1.6. Survivin as a Nodal Protein
Due to its role in many different cellular actions and signaling pathways, survivin has been described as a nodal protein (Figure 2). In addition to a role in suppressing apoptosis, survivin is also a mitotic regulator involved in various cell division processes. One of the more remarkable functions of survivin revolves around its localization at the mitotic apparatus . Survivin is a component of the chromosomal passenger complex (CPC) and thereby functions as a key regulator of chromosomal segregation and cytokinesis . CPC localizes to centromeres and subsequently associates with central spindle midzones and the midbody. The association of survivin with two other components of the CPC complex, INCENP (inner centromere protein antigens), and Borealin, regulates the localization of the enzymatic component, Aurora kinase B, to kinetochores  and, subsequently, facilitates chromosome alignment, segregation and cytokinesis during mitosis. In addition, it has been shown that DNA damage-induced activation of the checkpoint kinase 2 (CHK2) results in rapid release of survivin from the mitochondria and consequently inhibition of cell death, helping to promote tumor cell survival . DNA damage stimuli also stabilize p53, which in turn can repress the transcription of survivin and help balance the degree to which activation of CHK2 promotes survivin release and activation of caspases . In addition, survivin associates with microtubules contributing to spindle formation . Microtubule-assembled survivin is phosphorylated at mitosis upon association with CDK1. As a consequence, survivin is stabilized during mitosis, repressing cell death in mitotic cells .

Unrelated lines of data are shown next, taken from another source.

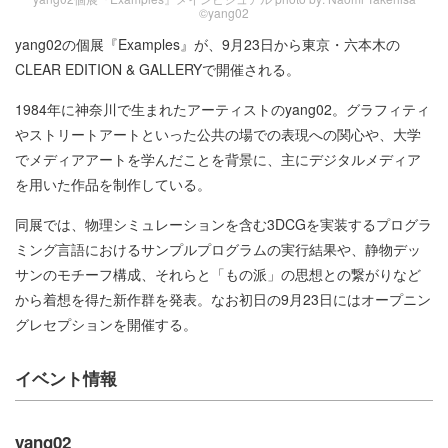
©yang02
yang02の個展『Examples』が、9月23日から東京・六本木の
CLEAR EDITION & GALLERYで開催される。
1984年に神奈川で生まれたアーティストのyang02。グラフィティ
やストリートアートといった公共の場での表現への関心や、大学
でメディアアートを学んだことを背景に、主にデジタルメディア
を用いた作品を制作している。
同展では、物理シミュレーションを含む3DCGを実装するプログラ
ミング言語におけるサンプルプログラムの実行結果や、静物デッ
サンのモチーフ構成、それらと「もの派」の思想との繋がりなど
から着想を得た新作群を発表。なお初日の9月23日にはオープニン
グレセプションを開催する。
イベント情報
yang02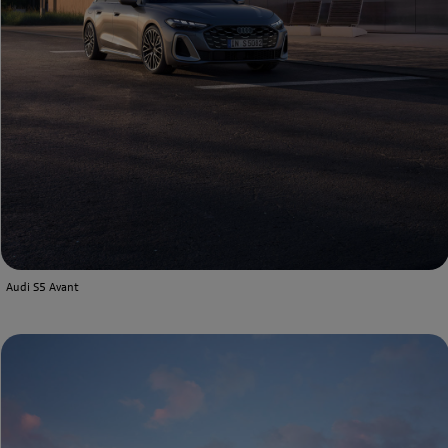
Audi S5 Avant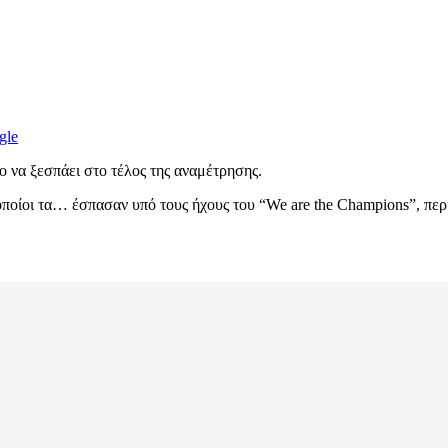
gle
 να ξεσπάει στο τέλος της αναμέτρησης.
ποίοι τα… έσπασαν υπό τους ήχους του “We are the Champions”, περ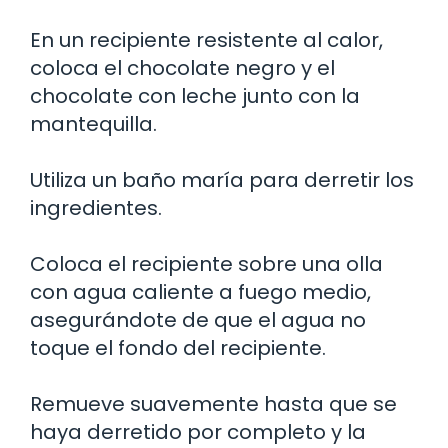
En un recipiente resistente al calor,
coloca el chocolate negro y el
chocolate con leche junto con la
mantequilla.
Utiliza un baño maría para derretir los
ingredientes.
Coloca el recipiente sobre una olla
con agua caliente a fuego medio,
asegurándote de que el agua no
toque el fondo del recipiente.
Remueve suavemente hasta que se
haya derretido por completo y la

1.7. Survivin Induces Chemoresistence
Early data indicated that survivin renders resistance to chemotherapy agents in tumor cells . It this study, HeLa cells expressing survivin from an adenoviral vector showed resistance to apoptosis induced by the microtubule stabilizer taxol (also called paclitaxel). Subsequently, it was shown that forced expression of wild-type survivin suppressed cytotoxicity induced by taxol in human ovarian  and prostate cancer cell lines  and taxol-induced cell cycle arrest leads to increase in the expression of survivin .
As noted above, significantly high expression of survivin has been reported in many cancers including lung, colon, breast, prostate, bladder, breast, laryngeal, uterine, hepatocellular, soft tissue sarcomas, renal, pancreas, high-grade lymphomas, neuroblastomas, and gastric cancers, as well as in hematologic cancers, such as myelodysplastic syndrome and acute leukemias [53–56,75]. High levels of survivin expression have also been observed in colorectal cancer cell lines resistant to the tumor necrosis factor-related apoptosis inducing ligand (TRAIL) , as well as in prostate cancer  and thyroid cancer cell lines resistant to cisplatin . Survivin was also suggested to induce resistance to flutamide anti-androgen therapy in prostate cancer cells . These data suggest the exciting possibility that more efficient chemotherapeutic approaches can be developed in combination with inhibitors of survivin.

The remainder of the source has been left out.